YOUR INSTRUCTIONS
Retype the complete listing exactly as it appears.

SOURCE MATERIAL
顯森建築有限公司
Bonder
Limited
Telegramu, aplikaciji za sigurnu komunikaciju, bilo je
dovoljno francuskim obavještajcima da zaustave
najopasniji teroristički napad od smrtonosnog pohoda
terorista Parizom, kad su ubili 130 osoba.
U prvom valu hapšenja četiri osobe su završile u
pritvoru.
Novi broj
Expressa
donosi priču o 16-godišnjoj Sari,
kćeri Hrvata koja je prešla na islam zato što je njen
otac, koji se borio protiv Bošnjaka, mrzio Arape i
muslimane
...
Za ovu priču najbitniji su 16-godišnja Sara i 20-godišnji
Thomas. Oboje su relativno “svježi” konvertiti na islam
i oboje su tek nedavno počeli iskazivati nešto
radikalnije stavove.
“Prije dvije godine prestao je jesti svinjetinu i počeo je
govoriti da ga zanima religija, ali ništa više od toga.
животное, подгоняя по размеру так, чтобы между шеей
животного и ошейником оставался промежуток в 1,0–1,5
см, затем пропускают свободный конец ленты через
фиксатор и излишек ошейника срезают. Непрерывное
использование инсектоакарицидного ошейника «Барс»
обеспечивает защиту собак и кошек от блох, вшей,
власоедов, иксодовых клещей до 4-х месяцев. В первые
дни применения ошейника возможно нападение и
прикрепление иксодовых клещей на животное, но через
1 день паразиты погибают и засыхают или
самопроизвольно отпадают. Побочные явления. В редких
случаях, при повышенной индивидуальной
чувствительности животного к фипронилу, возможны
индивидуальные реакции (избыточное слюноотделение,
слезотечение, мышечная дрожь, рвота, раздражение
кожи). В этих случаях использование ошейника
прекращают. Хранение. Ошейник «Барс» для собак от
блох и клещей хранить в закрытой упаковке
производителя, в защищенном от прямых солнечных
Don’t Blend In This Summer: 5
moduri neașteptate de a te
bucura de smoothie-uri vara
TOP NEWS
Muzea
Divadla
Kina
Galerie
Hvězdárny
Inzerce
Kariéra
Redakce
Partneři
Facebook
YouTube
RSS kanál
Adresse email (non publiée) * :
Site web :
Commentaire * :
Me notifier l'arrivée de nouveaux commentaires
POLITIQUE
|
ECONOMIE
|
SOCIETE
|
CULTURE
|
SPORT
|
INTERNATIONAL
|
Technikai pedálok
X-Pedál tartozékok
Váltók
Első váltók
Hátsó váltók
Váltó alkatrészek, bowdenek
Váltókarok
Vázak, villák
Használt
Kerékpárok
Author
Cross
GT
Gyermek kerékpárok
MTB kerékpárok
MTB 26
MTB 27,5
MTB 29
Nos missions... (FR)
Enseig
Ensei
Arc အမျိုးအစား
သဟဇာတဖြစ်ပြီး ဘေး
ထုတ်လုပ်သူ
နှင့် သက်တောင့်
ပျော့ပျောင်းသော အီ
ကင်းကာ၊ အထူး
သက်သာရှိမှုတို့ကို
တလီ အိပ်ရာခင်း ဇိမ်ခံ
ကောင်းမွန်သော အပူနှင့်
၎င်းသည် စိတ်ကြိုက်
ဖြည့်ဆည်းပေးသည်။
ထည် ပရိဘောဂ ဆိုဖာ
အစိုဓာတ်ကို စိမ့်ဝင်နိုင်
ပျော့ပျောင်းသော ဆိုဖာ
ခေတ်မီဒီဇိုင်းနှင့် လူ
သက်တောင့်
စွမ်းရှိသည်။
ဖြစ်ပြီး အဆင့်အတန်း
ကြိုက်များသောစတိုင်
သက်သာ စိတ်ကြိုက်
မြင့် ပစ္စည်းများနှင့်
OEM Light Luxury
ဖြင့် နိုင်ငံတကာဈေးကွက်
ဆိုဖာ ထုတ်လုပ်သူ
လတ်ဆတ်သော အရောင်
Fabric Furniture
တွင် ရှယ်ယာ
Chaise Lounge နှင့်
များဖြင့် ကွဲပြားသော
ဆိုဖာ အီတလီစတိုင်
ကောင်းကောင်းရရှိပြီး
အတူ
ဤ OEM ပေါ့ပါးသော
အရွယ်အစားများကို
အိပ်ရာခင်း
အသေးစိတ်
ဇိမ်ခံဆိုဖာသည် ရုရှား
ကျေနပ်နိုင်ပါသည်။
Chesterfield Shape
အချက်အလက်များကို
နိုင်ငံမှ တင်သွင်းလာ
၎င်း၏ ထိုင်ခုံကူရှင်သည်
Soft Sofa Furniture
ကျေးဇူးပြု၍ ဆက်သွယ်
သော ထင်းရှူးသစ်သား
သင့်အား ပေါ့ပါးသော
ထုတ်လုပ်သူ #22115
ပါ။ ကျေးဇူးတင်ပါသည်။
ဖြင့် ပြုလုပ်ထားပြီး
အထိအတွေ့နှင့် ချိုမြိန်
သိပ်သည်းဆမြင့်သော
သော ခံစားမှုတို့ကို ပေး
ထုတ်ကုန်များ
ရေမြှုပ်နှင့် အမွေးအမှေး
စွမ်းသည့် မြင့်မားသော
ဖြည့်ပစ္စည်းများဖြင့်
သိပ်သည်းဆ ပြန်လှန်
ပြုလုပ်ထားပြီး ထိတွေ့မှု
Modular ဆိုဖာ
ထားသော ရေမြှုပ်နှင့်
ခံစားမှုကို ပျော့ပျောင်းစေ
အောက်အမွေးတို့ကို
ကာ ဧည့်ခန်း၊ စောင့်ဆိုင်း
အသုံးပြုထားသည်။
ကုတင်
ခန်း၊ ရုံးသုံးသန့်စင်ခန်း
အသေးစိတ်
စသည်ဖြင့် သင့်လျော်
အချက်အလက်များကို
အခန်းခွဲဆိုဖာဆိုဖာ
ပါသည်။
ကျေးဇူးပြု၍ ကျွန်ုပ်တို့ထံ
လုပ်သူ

RESULT OF THIS EXERCISE
顯森建築有限公司
Bonder
Limited
Telegramu, aplikaciji za sigurnu komunikaciju, bilo je
dovoljno francuskim obavještajcima da zaustave
najopasniji teroristički napad od smrtonosnog pohoda
terorista Parizom, kad su ubili 130 osoba.
U prvom valu hapšenja četiri osobe su završile u
pritvoru.
Novi broj
Expressa
donosi priču o 16-godišnjoj Sari,
kćeri Hrvata koja je prešla na islam zato što je njen
otac, koji se borio protiv Bošnjaka, mrzio Arape i
muslimane
...
Za ovu priču najbitniji su 16-godišnja Sara i 20-godišnji
Thomas. Oboje su relativno “svježi” konvertiti na islam
i oboje su tek nedavno počeli iskazivati nešto
radikalnije stavove.
“Prije dvije godine prestao je jesti svinjetinu i počeo je
govoriti da ga zanima religija, ali ništa više od toga.
животное, подгоняя по размеру так, чтобы между шеей
животного и ошейником оставался промежуток в 1,0–1,5
см, затем пропускают свободный конец ленты через
фиксатор и излишек ошейника срезают. Непрерывное
использование инсектоакарицидного ошейника «Барс»
обеспечивает защиту собак и кошек от блох, вшей,
власоедов, иксодовых клещей до 4-х месяцев. В первые
дни применения ошейника возможно нападение и
прикрепление иксодовых клещей на животное, но через
1 день паразиты погибают и засыхают или
самопроизвольно отпадают. Побочные явления. В редких
случаях, при повышенной индивидуальной
чувствительности животного к фипронилу, возможны
индивидуальные реакции (избыточное слюноотделение,
слезотечение, мышечная дрожь, рвота, раздражение
кожи). В этих случаях использование ошейника
прекращают. Хранение. Ошейник «Барс» для собак от
блох и клещей хранить в закрытой упаковке
производителя, в защищенном от прямых солнечных
Don’t Blend In This Summer: 5
moduri neașteptate de a te
bucura de smoothie-uri vara
TOP NEWS
Muzea
Divadla
Kina
Galerie
Hvězdárny
Inzerce
Kariéra
Redakce
Partneři
Facebook
YouTube
RSS kanál
Adresse email (non publiée) * :
Site web :
Commentaire * :
Me notifier l'arrivée de nouveaux commentaires
POLITIQUE
|
ECONOMIE
|
SOCIETE
|
CULTURE
|
SPORT
|
INTERNATIONAL
|
Technikai pedálok
X-Pedál tartozékok
Váltók
Első váltók
Hátsó váltók
Váltó alkatrészek, bowdenek
Váltókarok
Vázak, villák
Használt
Kerékpárok
Author
Cross
GT
Gyermek kerékpárok
MTB kerékpárok
MTB 26
MTB 27,5
MTB 29
Nos missions... (FR)
Enseig
Ensei
Arc အမျိုးအစား
သဟဇာတဖြစ်ပြီး ဘေး
ထုတ်လုပ်သူ
နှင့် သက်တောင့်
ပျော့ပျောင်းသော အီ
ကင်းကာ၊ အထူး
သက်သာရှိမှုတို့ကို
တလီ အိပ်ရာခင်း ဇိမ်ခံ
ကောင်းမွန်သော အပူနှင့်
၎င်းသည် စိတ်ကြိုက်
ဖြည့်ဆည်းပေးသည်။
ထည် ပရိဘောဂ ဆိုဖာ
အစိုဓာတ်ကို စိမ့်ဝင်နိုင်
ပျော့ပျောင်းသော ဆိုဖာ
ခေတ်မီဒီဇိုင်းနှင့် လူ
သက်တောင့်
စွမ်းရှိသည်။
ဖြစ်ပြီး အဆင့်အတန်း
ကြိုက်များသောစတိုင်
သက်သာ စိတ်ကြိုက်
မြင့် ပစ္စည်းများနှင့်
OEM Light Luxury
ဖြင့် နိုင်ငံတကာဈေးကွက်
ဆိုဖာ ထုတ်လုပ်သူ
လတ်ဆတ်သော အရောင်
Fabric Furniture
တွင် ရှယ်ယာ
Chaise Lounge နှင့်
များဖြင့် ကွဲပြားသော
ဆိုဖာ အီတလီစတိုင်
ကောင်းကောင်းရရှိပြီး
အတူ
ဤ OEM ပေါ့ပါးသော
အရွယ်အစားများကို
အိပ်ရာခင်း
အသေးစိတ်
ဇိမ်ခံဆိုဖာသည် ရုရှား
ကျေနပ်နိုင်ပါသည်။
Chesterfield Shape
အချက်အလက်များကို
နိုင်ငံမှ တင်သွင်းလာ
၎င်း၏ ထိုင်ခုံကူရှင်သည်
Soft Sofa Furniture
ကျေးဇူးပြု၍ ဆက်သွယ်
သော ထင်းရှူးသစ်သား
သင့်အား ပေါ့ပါးသော
ထုတ်လုပ်သူ #22115
ပါ။ ကျေးဇူးတင်ပါသည်။
ဖြင့် ပြုလုပ်ထားပြီး
အထိအတွေ့နှင့် ချိုမြိန်
သိပ်သည်းဆမြင့်သော
သော ခံစားမှုတို့ကို ပေး
ထုတ်ကုန်များ
ရေမြှုပ်နှင့် အမွေးအမှေး
စွမ်းသည့် မြင့်မားသော
ဖြည့်ပစ္စည်းများဖြင့်
သိပ်သည်းဆ ပြန်လှန်
ပြုလုပ်ထားပြီး ထိတွေ့မှု
Modular ဆိုဖာ
ထားသော ရေမြှုပ်နှင့်
ခံစားမှုကို ပျော့ပျောင်းစေ
အောက်အမွေးတို့ကို
ကာ ဧည့်ခန်း၊ စောင့်ဆိုင်း
အသုံးပြုထားသည်။
ကုတင်
ခန်း၊ ရုံးသုံးသန့်စင်ခန်း
အသေးစိတ်
စသည်ဖြင့် သင့်လျော်
အချက်အလက်များကို
အခန်းခွဲဆိုဖာဆိုဖာ
ပါသည်။
ကျေးဇူးပြု၍ ကျွန်ုပ်တို့ထံ
လုပ်သူ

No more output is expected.